In the quest to reduce agricultural post-harvest losses and enhance sustainable food processing, a groundbreaking study has emerged, offering a promising solution for black date drying. Published in *Results in Engineering*, the research, led by Rajamurugu N. from the Department of Aerospace Engineering at KCG College of Technology in Chennai, India, compares three solar-based drying methods and introduces an innovative integration of phase change material (PCM) with solar chimney drying, coupled with machine learning (ML) for performance prediction.
The study reveals that the PCM-integrated solar chimney dryer significantly outperforms conventional methods. “The PCM-integrated solar chimney achieved peak thermal and drying efficiencies of 49% and 59%, respectively,” Rajamurugu explains. “This is a substantial improvement over open sun drying, which only achieved 20% efficiency, and the standalone solar chimney, which reached 41%.” The latent heat storage of PCM extends the drying process into the late hours, maintaining 25% efficiency at 16:00 h, compared to just 11% under open sun drying.
The research also employed ML models to predict and optimize system performance. Among the tested models—multilayer perceptron (MLP), random forest (RF), and support vector regression (SVR)—the MLP demonstrated the highest predictive accuracy. “The MLP model showed remarkable accuracy, with an RMSE of 0.85 and an R² value of 0.92 during training, and an RMSE of 1.10 and an R² value of 0.90 during testing,” Rajamurugu notes. Feature importance analysis identified solar irradiance and airflow as dominant parameters governing drying performance.

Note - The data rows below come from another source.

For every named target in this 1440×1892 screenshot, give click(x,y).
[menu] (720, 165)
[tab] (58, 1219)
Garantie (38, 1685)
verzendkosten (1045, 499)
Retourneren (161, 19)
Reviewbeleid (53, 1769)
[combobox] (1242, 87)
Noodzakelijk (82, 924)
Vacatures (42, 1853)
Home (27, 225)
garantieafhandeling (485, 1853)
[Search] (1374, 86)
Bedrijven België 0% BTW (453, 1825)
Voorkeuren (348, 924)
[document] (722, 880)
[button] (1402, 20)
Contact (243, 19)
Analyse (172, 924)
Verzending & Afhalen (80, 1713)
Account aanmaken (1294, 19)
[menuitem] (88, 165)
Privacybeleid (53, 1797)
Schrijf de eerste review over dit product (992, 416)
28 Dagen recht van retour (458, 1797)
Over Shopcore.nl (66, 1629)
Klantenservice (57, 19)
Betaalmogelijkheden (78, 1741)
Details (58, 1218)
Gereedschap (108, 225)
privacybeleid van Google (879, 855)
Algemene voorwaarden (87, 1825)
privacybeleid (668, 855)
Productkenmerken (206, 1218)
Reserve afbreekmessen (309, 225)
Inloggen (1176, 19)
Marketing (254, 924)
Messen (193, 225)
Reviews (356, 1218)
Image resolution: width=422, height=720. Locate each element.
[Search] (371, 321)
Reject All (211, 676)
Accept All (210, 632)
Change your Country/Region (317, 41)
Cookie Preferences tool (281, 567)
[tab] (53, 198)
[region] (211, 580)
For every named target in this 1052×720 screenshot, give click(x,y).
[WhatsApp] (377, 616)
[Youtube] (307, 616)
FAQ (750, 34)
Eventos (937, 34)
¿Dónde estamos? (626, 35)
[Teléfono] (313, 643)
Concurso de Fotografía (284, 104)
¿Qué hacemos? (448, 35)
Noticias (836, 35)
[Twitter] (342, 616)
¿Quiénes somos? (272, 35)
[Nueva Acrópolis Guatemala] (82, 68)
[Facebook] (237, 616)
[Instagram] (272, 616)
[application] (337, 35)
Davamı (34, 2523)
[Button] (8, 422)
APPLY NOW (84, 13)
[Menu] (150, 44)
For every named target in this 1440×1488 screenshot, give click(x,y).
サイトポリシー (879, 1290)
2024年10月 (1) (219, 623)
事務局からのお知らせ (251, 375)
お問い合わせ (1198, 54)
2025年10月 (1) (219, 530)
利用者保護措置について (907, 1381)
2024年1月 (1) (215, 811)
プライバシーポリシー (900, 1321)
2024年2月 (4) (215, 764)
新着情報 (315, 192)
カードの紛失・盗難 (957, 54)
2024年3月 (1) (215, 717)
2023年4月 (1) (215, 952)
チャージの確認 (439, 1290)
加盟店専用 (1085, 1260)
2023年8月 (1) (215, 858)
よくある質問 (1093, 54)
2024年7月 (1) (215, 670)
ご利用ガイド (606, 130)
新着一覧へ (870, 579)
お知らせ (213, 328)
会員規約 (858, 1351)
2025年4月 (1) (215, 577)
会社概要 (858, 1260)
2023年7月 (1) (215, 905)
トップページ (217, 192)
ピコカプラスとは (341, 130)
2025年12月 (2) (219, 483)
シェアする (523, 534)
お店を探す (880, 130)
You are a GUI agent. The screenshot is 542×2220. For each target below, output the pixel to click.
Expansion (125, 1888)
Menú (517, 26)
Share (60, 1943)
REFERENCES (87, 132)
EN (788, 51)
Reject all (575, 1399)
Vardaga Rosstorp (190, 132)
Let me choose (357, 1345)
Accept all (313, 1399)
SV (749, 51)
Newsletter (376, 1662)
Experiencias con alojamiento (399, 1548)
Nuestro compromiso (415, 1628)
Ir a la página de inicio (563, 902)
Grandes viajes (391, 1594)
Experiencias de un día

The integration of PCM-based thermal management with AI-driven prediction presents a scalable, energy-efficient drying solution. This innovation has significant commercial implications for the agriculture sector, particularly in regions with abundant solar resources. By mitigating post-harvest losses and enhancing the efficiency of food processing, this technology supports global initiatives on sustainable food processing and renewable energy utilization.
The study’s findings pave the way for future developments in the field. As Rajamurugu suggests, “This research opens up new possibilities for integrating advanced materials and AI technologies in agricultural processing.” The combination of PCM and ML models could be applied to other drying processes, potentially revolutionizing the way we approach food preservation and processing.
In conclusion, this research offers a glimpse into the future of sustainable agriculture, where innovative technologies and data-driven approaches converge to create efficient, eco-friendly solutions. As the world grapples with the challenges of climate change and food security, such advancements are not just beneficial but essential.